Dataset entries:
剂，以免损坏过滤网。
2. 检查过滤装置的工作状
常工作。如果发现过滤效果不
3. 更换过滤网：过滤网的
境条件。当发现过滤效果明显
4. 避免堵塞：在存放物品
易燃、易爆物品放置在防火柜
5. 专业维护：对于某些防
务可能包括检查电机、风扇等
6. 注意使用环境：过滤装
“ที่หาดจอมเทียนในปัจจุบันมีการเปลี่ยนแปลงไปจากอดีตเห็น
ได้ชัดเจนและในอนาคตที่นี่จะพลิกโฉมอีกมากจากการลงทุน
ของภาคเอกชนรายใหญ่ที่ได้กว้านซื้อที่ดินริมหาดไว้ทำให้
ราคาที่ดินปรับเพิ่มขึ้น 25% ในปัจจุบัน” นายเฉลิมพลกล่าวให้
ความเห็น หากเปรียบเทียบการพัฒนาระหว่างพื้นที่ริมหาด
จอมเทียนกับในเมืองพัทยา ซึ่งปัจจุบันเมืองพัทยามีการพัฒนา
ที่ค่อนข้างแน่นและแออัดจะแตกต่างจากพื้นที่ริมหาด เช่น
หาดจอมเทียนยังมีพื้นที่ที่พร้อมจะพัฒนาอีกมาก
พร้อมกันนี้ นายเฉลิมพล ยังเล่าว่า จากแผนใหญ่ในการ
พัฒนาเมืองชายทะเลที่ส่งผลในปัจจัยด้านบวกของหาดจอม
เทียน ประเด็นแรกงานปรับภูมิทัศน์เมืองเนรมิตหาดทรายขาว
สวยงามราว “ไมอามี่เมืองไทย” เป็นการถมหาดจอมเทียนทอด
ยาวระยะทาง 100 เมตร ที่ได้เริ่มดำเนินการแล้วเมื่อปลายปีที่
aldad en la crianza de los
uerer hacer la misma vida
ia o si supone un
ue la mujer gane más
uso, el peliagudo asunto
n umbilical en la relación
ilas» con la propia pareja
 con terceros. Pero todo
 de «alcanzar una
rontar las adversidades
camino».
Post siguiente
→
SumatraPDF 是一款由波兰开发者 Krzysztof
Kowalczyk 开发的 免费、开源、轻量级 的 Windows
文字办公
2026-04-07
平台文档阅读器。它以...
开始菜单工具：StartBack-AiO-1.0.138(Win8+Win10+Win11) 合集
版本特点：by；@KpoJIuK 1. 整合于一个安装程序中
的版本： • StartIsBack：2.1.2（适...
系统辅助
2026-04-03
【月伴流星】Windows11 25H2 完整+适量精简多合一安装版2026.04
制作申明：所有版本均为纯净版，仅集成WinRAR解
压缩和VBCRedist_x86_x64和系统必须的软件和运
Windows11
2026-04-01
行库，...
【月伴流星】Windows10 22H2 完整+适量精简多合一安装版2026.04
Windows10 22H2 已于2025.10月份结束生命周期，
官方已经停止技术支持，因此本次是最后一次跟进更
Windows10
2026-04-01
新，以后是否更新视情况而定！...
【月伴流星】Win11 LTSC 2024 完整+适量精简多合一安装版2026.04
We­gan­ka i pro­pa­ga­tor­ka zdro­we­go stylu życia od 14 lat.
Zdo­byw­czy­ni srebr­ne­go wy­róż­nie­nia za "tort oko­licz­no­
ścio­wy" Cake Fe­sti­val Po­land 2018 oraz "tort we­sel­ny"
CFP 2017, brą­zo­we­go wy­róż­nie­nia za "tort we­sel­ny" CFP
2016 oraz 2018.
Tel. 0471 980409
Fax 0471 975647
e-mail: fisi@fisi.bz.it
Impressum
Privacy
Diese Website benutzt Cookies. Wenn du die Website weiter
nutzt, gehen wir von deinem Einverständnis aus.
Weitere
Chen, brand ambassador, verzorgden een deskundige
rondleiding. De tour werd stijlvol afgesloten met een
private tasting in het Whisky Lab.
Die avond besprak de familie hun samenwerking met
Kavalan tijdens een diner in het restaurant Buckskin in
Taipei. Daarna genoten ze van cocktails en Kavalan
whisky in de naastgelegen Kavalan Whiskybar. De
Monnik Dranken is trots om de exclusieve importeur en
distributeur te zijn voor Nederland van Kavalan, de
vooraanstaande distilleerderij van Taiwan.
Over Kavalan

About this task —
With nothing added or dropped, reproduce all the data exactly.

Completed exercise —
剂，以免损坏过滤网。
2. 检查过滤装置的工作状
常工作。如果发现过滤效果不
3. 更换过滤网：过滤网的
境条件。当发现过滤效果明显
4. 避免堵塞：在存放物品
易燃、易爆物品放置在防火柜
5. 专业维护：对于某些防
务可能包括检查电机、风扇等
6. 注意使用环境：过滤装
“ที่หาดจอมเทียนในปัจจุบันมีการเปลี่ยนแปลงไปจากอดีตเห็น
ได้ชัดเจนและในอนาคตที่นี่จะพลิกโฉมอีกมากจากการลงทุน
ของภาคเอกชนรายใหญ่ที่ได้กว้านซื้อที่ดินริมหาดไว้ทำให้
ราคาที่ดินปรับเพิ่มขึ้น 25% ในปัจจุบัน” นายเฉลิมพลกล่าวให้
ความเห็น หากเปรียบเทียบการพัฒนาระหว่างพื้นที่ริมหาด
จอมเทียนกับในเมืองพัทยา ซึ่งปัจจุบันเมืองพัทยามีการพัฒนา
ที่ค่อนข้างแน่นและแออัดจะแตกต่างจากพื้นที่ริมหาด เช่น
หาดจอมเทียนยังมีพื้นที่ที่พร้อมจะพัฒนาอีกมาก
พร้อมกันนี้ นายเฉลิมพล ยังเล่าว่า จากแผนใหญ่ในการ
พัฒนาเมืองชายทะเลที่ส่งผลในปัจจัยด้านบวกของหาดจอม
เทียน ประเด็นแรกงานปรับภูมิทัศน์เมืองเนรมิตหาดทรายขาว
สวยงามราว “ไมอามี่เมืองไทย” เป็นการถมหาดจอมเทียนทอด
ยาวระยะทาง 100 เมตร ที่ได้เริ่มดำเนินการแล้วเมื่อปลายปีที่
aldad en la crianza de los
uerer hacer la misma vida
ia o si supone un
ue la mujer gane más
uso, el peliagudo asunto
n umbilical en la relación
ilas» con la propia pareja
 con terceros. Pero todo
 de «alcanzar una
rontar las adversidades
camino».
Post siguiente
→
SumatraPDF 是一款由波兰开发者 Krzysztof
Kowalczyk 开发的 免费、开源、轻量级 的 Windows
文字办公
2026-04-07
平台文档阅读器。它以...
开始菜单工具：StartBack-AiO-1.0.138(Win8+Win10+Win11) 合集
版本特点：by；@KpoJIuK 1. 整合于一个安装程序中
的版本： • StartIsBack：2.1.2（适...
系统辅助
2026-04-03
【月伴流星】Windows11 25H2 完整+适量精简多合一安装版2026.04
制作申明：所有版本均为纯净版，仅集成WinRAR解
压缩和VBCRedist_x86_x64和系统必须的软件和运
Windows11
2026-04-01
行库，...
【月伴流星】Windows10 22H2 完整+适量精简多合一安装版2026.04
Windows10 22H2 已于2025.10月份结束生命周期，
官方已经停止技术支持，因此本次是最后一次跟进更
Windows10
2026-04-01
新，以后是否更新视情况而定！...
【月伴流星】Win11 LTSC 2024 完整+适量精简多合一安装版2026.04
We­gan­ka i pro­pa­ga­tor­ka zdro­we­go stylu życia od 14 lat.
Zdo­byw­czy­ni srebr­ne­go wy­róż­nie­nia za "tort oko­licz­no­
ścio­wy" Cake Fe­sti­val Po­land 2018 oraz "tort we­sel­ny"
CFP 2017, brą­zo­we­go wy­róż­nie­nia za "tort we­sel­ny" CFP
2016 oraz 2018.
Tel. 0471 980409
Fax 0471 975647
e-mail: fisi@fisi.bz.it
Impressum
Privacy
Diese Website benutzt Cookies. Wenn du die Website weiter
nutzt, gehen wir von deinem Einverständnis aus.
Weitere
Chen, brand ambassador, verzorgden een deskundige
rondleiding. De tour werd stijlvol afgesloten met een
private tasting in het Whisky Lab.
Die avond besprak de familie hun samenwerking met
Kavalan tijdens een diner in het restaurant Buckskin in
Taipei. Daarna genoten ze van cocktails en Kavalan
whisky in de naastgelegen Kavalan Whiskybar. De
Monnik Dranken is trots om de exclusieve importeur en
distributeur te zijn voor Nederland van Kavalan, de
vooraanstaande distilleerderij van Taiwan.
Over Kavalan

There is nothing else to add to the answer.